Gallup Pakistan claims 48 percent of respondents do not believe the government has brought the pandemic under control
The results of a survey released by Gallup Pakistan on Monday claimed that the number of people satisfied with the incumbent Pakistan Tehreek-e-Insaf government’s response to the coronavirus pandemic had declined from 81 percent at the end of April to 67 percent in mid-June—a drop of 14 percent.
The Coronavirus Attitude Tracker Survey has thus far measured six “waves” of the virus, beginning in March. It measures changes in public perception, attitude and behavior since the beginning of the lockdown in Pakistan, as well as the public response and behavior toward coronavirus initiatives and preventive measures. It also polls the overall changes and impact of coronavirus lockdown on the daily lives of ordinary Pakistanis and the extent of disruption.
According to the wave 6 (June 4-13) results issued on Monday, 14 percent less Pakistanis believe the federal government is effectively controlling the coronavirus situation—67 percent, from 81 percent in wave 4 (April 14-24)—with 28 percent saying they do not agree that the government has the matter in hand.

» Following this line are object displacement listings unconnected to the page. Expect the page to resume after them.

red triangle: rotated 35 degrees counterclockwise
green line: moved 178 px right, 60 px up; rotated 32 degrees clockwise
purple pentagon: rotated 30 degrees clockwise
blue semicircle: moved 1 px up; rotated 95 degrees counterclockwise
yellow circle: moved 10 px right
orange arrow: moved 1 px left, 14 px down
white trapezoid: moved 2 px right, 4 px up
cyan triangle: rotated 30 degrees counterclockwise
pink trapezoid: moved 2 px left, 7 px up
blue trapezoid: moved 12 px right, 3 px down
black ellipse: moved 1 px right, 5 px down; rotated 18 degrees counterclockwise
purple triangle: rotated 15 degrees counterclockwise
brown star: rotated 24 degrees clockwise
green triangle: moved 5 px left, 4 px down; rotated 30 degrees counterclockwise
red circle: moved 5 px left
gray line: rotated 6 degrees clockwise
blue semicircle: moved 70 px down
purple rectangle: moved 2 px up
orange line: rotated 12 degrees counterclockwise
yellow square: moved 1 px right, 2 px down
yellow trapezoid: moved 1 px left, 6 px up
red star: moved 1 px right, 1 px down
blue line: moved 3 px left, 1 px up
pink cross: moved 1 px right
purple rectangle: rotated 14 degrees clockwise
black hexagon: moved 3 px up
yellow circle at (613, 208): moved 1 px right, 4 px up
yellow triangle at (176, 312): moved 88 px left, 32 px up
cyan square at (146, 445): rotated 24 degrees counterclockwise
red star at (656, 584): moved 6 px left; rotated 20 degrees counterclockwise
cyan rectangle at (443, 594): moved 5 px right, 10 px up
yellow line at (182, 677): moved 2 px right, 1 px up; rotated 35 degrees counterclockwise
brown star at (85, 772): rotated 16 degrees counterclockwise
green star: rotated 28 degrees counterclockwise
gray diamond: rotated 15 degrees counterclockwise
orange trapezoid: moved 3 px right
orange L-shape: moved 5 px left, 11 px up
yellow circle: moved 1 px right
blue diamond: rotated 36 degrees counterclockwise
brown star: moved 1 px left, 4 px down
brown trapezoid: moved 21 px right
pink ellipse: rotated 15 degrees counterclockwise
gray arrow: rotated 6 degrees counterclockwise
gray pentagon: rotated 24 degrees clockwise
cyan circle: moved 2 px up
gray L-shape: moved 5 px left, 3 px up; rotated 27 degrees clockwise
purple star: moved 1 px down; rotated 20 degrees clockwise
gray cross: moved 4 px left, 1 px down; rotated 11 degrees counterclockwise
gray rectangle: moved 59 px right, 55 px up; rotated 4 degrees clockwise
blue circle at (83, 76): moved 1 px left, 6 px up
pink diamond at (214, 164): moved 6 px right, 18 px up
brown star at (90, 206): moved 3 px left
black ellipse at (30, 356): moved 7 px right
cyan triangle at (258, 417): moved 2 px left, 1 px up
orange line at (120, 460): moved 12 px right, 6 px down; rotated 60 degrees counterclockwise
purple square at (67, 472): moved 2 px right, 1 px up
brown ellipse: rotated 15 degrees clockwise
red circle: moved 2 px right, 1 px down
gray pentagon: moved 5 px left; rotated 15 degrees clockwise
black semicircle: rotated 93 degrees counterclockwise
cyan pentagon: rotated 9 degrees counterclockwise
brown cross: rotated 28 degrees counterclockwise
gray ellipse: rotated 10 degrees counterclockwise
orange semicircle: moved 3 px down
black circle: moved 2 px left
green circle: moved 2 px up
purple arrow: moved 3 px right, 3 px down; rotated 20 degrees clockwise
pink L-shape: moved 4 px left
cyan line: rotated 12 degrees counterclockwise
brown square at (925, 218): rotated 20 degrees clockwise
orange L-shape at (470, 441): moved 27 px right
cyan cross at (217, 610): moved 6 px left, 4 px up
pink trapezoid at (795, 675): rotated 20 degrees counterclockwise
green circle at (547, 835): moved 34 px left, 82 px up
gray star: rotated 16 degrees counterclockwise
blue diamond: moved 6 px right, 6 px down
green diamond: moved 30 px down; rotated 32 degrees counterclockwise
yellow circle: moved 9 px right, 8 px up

Similarly, the survey has found that 55 percent of Pakistanis believe the threat posed by COVID-19 has been exaggerated, with respondents from Sindh (65 percent) most likely to believe this. This is an improvement over wave 5 (May 1-20), in which 63 percent believed the threat was exaggerated. It comes despite 22 percent of respondents admitting that at least one person from within their social circle had tested positive for COVID-19, while 12 percent said they knew someone who had died of the disease.
According to the survey, 47 percent of respondents agreed that the coronavirus pandemic has been brought under control, while 48 percent disagreed—33 percent of them “strongly disagreeing.”
Similarly, a third of Pakistanis are skeptical about the number of COVID-19 cases being reported by the government, with 55 percent believing the government’s statistics are correct.
There was a roughly even split over whether or not the government should further ease lockdown restrictions amidst the pandemic, with 47 percent supporting ease in lockdown, and 48 percent opposing it; the highest proportion of respondents supporting ease in lockdowns was from Sindh, 83 percent.
Despite nearly 50 percent of Pakistanis opposing further ease in lockdowns, 74 percent of respondents said they would be willing to send their children to school if the government reopens educational institutions. Urban respondents were least likely to support this, with 30 percent saying they would not send their children to school.
Worryingly, the survey found that 88 percent of Pakistanis claimed their household income had decreased since the coronavirus pandemic emerged in Pakistan in March. However, it found that three in five, 59 percent, of Pakistanis were hopeful that life would return to normal by the end of the year.
According to Gallup Pakistan, wave six of its Coronavirus Attitude Tracker Survey was conducted by telephone and spanned a representative sample of 1,050 men and women in urban and rural areas of all four provinces of Pakistan. Conducted between June 4 and June 13, the survey is estimated to have an error margin of approximately ± 3 percent.